Gillain-Barre Syndrome / Acute Inflammatory Demyelinating Polyneuropathy (AIDP)

 

Definition: Guillain-Barre syndrome (GBS) encompasses the spectrum of rapidly progressive demyelinating polyneuropathies of the peripheral nervous system; this group includes acute inflammatory demyelinating polyneuropathy (AIDP), acute motor-sensory axonal neuropathy, acute motor-axonal neuropathy, and the Miller-Fisher variant. In the majority of cases, the neuropathy is triggered by a preceding bacterial or viral illness.

Epidemiology: Can occur at any age, with a somewhat bimodal distribution in young adults and in the elderly. Occurs in approximately 2-3 per 100,000 people per year, with an estimated annual incidence of 8 per 100,000 people in persons over the age of 70.

 

 

Pathogenesis: Though to result from an infectious trigger that initiates humoral and T-cell immune responses that result in lymphocytic infiltration of spinal and peripheral nerves; local macrophage recruitment results in damage to myelin, causing demyelination and nerve conduction block. In the axonal neuropathy variants of GBS, a primary autoimmune attack on nerve axons, possibly due to anti-ganglioside antibodies, causes axonal degeneration; patients with severe axonal loss generally have poorer overall recovery.

Clinical Characteristics & Diagnosis: Patients with AIDP (85-90% of cases of GBS) usually present with paresthesias beginning in the distal upper and lower extremities, followed within days by leg weakness that gradually ascends over days. Sciatica or pain is also relatively common in the proximal extremities or lower back. Exam characteristically shows markedly decreased or absent reflexes, symmetric extremity weakness, ± facial weakness, but minimal sensory loss despite paresthesias. Eventually weakness can progress to pharyngeal, ocular, and respiratory muscle weakness requiring mechanical ventilation in more severe cases; autonomic dysfunction also may occur. CSF may show slight elevation in protein (>55 and <250mg/dL). PNCVs show slowing of conduction velocities, prolongation of distal and F-wave latencies, and conduction block. Severity of disease is highly variable and recovery may be dependent upon degree of secondary axonal degeneration.

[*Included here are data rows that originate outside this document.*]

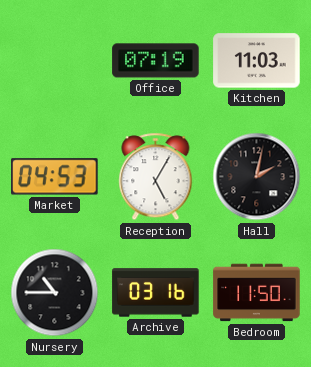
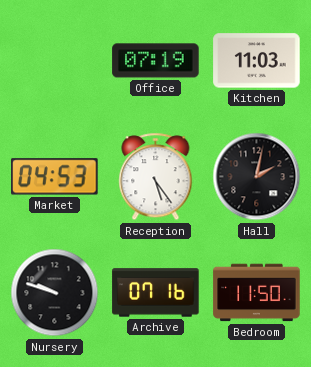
Reception: 5:05 -> 5:24
Nursery: 10:45 -> 9:48
Archive: 03:16 -> 07:16
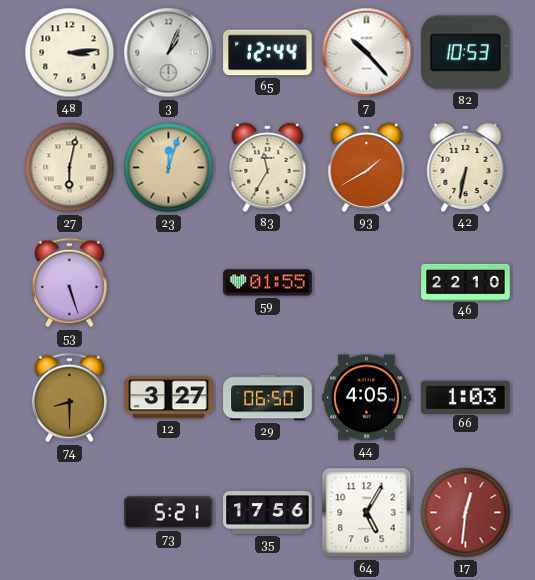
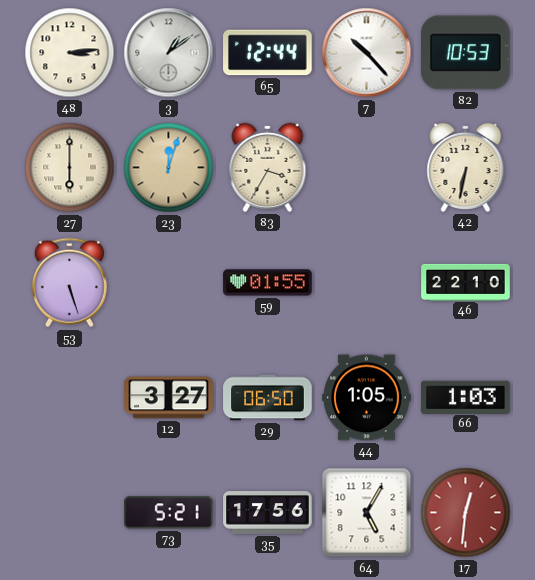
3: 1:04 -> 1:09
27: 6:02 -> 6:00
83: 11:35 -> 3:35
93: 1:40 -> none
74: 8:30 -> none
44: 4:05 -> 1:05
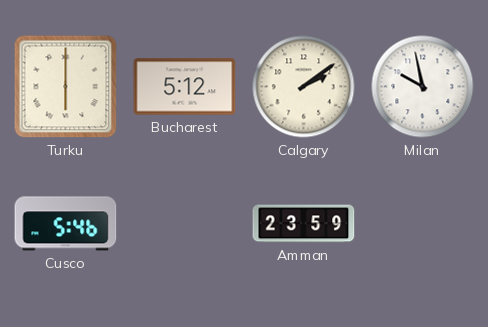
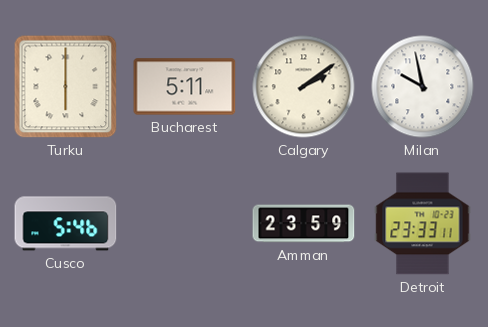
Bucharest: 5:12 -> 5:11
Detroit: none -> 23:33
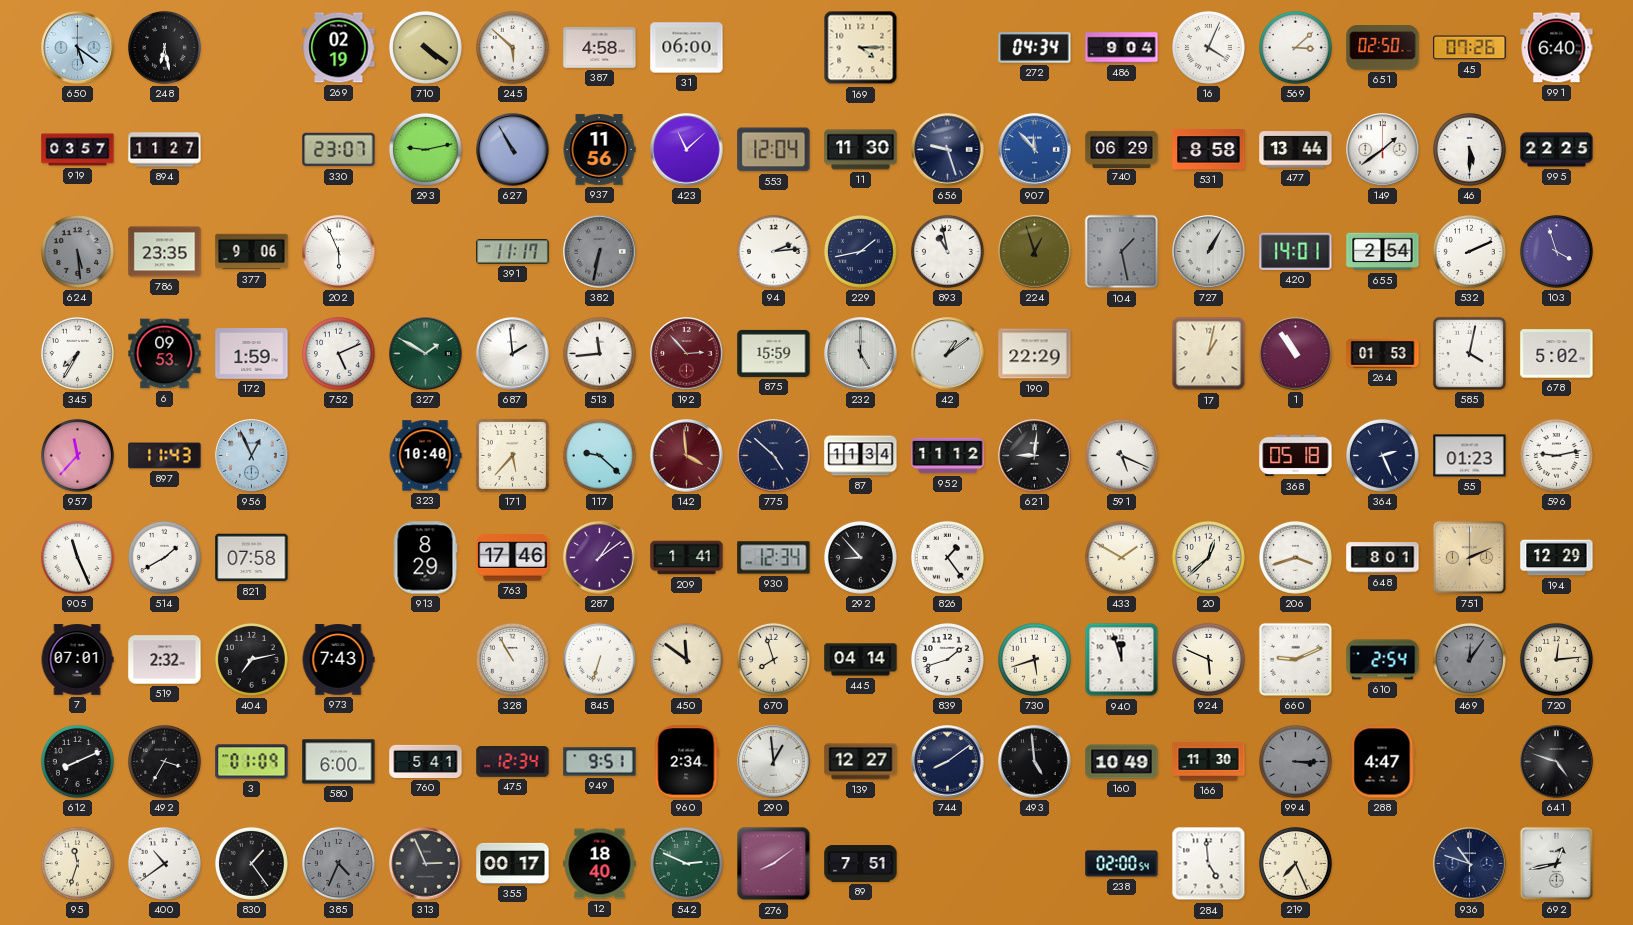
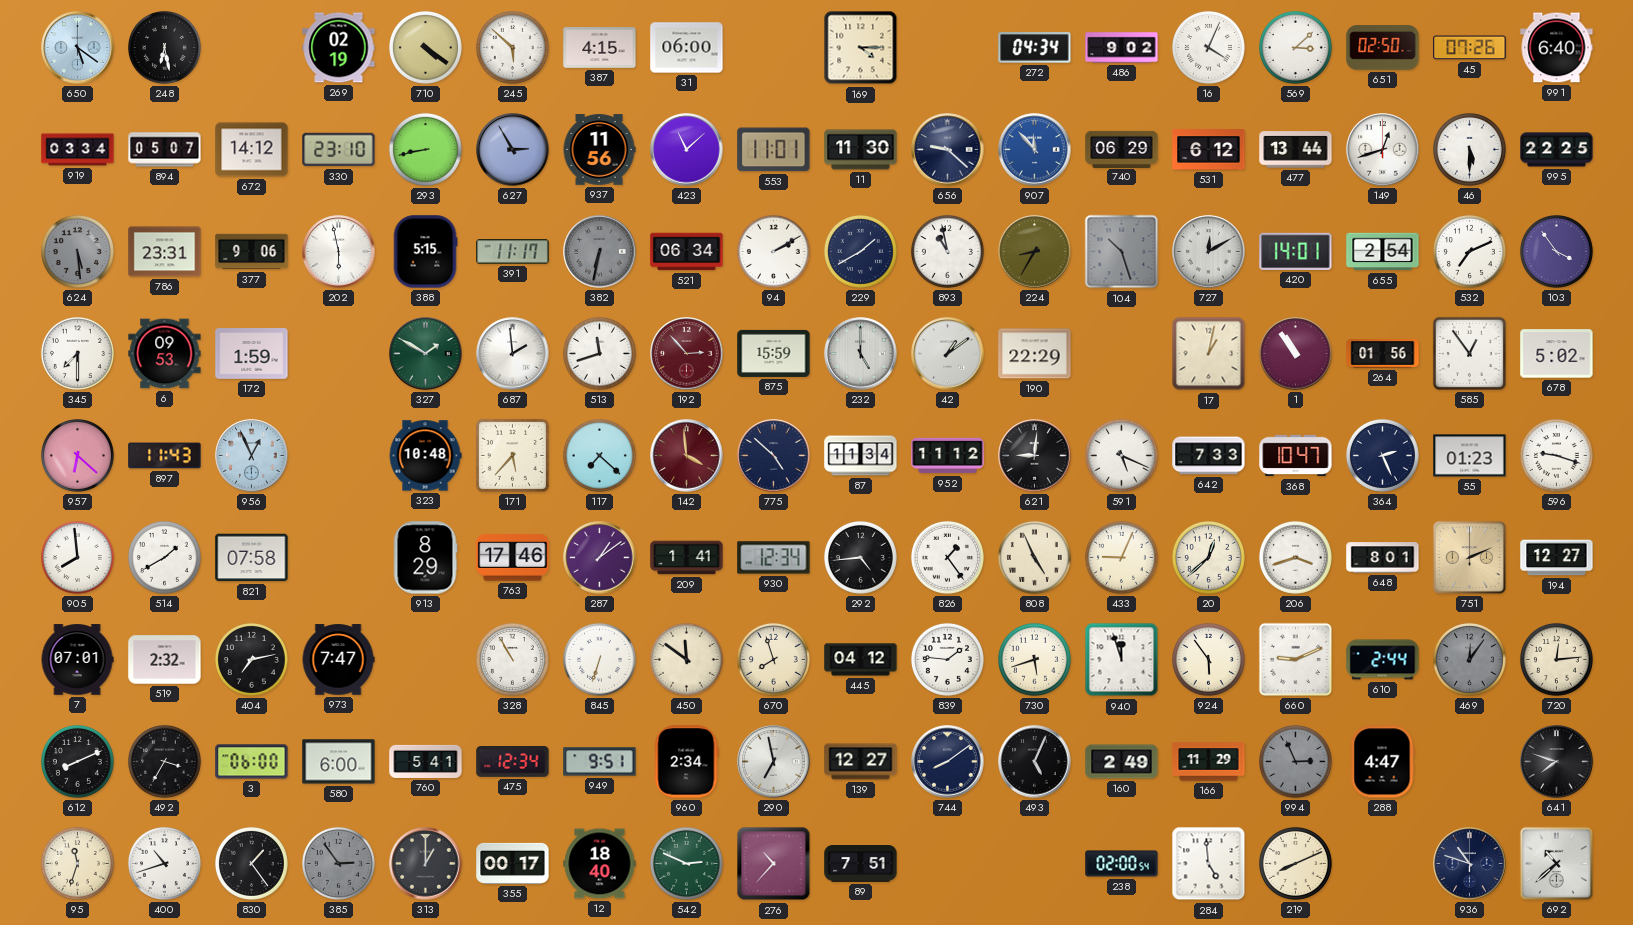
387: 4:58 -> 4:15
486: 9:04 -> 9:02
919: 03:57 -> 03:34
894: 11:27 -> 05:07
672: none -> 14:12
330: 23:07 -> 23:10
293: 9:13 -> 8:43
627: 10:55 -> 2:55
553: 12:04 -> 11:01
656: 9:27 -> 9:22
531: 8:58 -> 6:12
149: 1:39 -> 12:42
786: 23:35 -> 23:31
202: 5:56 -> 5:58
388: none -> 5:15
521: none -> 06:34
94: 2:14 -> 2:10
229: 1:43 -> 1:40
224: 12:57 -> 8:35
104: 1:28 -> 10:27
727: 1:05 -> 12:10
532: 2:11 -> 7:11
103: 3:57 -> 3:54
345: 7:35 -> 7:30
752: 5:11 -> none
513: 11:44 -> 11:42
264: 01:53 -> 01:56
585: 4:02 -> 12:54
957: 11:37 -> 6:22
323: 10:40 -> 10:48
117: 9:22 -> 7:22
642: none -> 7:33
368: 05:18 -> 10:47
596: 9:13 -> 9:18
905: 11:26 -> 7:59
292: 8:53 -> 4:44
808: none -> 4:56
433: 1:50 -> 9:04
194: 12:29 -> 12:27
973: 7:43 -> 7:47
445: 04:14 -> 04:12
839: 1:42 -> 1:46
924: 5:49 -> 5:54
610: 2:54 -> 2:44
3: 01:09 -> 06:00
290: 12:59 -> 6:58
493: 4:59 -> 5:04
160: 10:49 -> 2:49
166: 11:30 -> 11:29
994: 3:15 -> 2:56
641: 4:48 -> 7:48
400: 10:39 -> 10:42
385: 4:34 -> 2:54
313: 2:56 -> 1:00
276: 8:09 -> 10:37
219: 7:26 -> 8:11
692: 12:43 -> 10:38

Patients with acute motor-sensory axonal neuropathy (AMSAN) generally have more fulminant onset of generalized paralysis (within 2-4 days of symptom onset) with greater severity, often requiring mechanical ventilation. PNCVs show markedly reduced or absent evoked responses to distal maximal motor and sensory nerve stimulation. Patients often develop significant muscle atrophy and recovery is generally poor.

Patients with acute motor-axonal neuropathy (AMAN) have rapidly ascending paralysis with reduced or absent distally evoked motor-compound potentials but normal nerve conduction velocities and action potentials in sensory nerves.

Miller-Fisher syndrome (MFS) is characterized by ophthalmoplegia, ataxia, and areflexia. IgG antibodies to GQ1b ganglioside are seen in 96% of such patients.

Management and Course: Patients with GBS should be admitted under close observation, since progression to respiratory fatigue/failure may be quite rapid. 33% of patients eventually require ventilatory support and ICU-level care. Serial forced vital capacity (FVC) and negative inspiratory force (NIF) measurements should be made in patients who develop evidence of respiratory/airway compromise; an FVC <15mL/kg, NIF <30cmH20, or weakening cough are signs of impending respiratory failure. Complications of GBS include but are not limited to respiratory failure, dysphagia/aspiration, airway compromise, thromboembolic disease, infection, nutritional deficiency, dehydration, autonomic dysfunction, pain, and depression. Patients need to be closely monitored for disease progression and requirement of further supportive measures.

 

 

In addition to supportive care, GBS can be treated with immunomodulatory therapy:

Disease progression varies in duration: 75% will reach nadir within 2 weeks while 94% reach nadir at 4 weeks. Resolution of paralysis can subsequently take weeks to months; physical therapy may be helpful. Overall recovery is generally good, with ~65% near-complete recovery with minimal deficits and ~15% with complete neurologic recovery; only 5-10% will have permanent disabling defects. Mortality is still 5-8%, largely due to avoidable complications of hospital stay.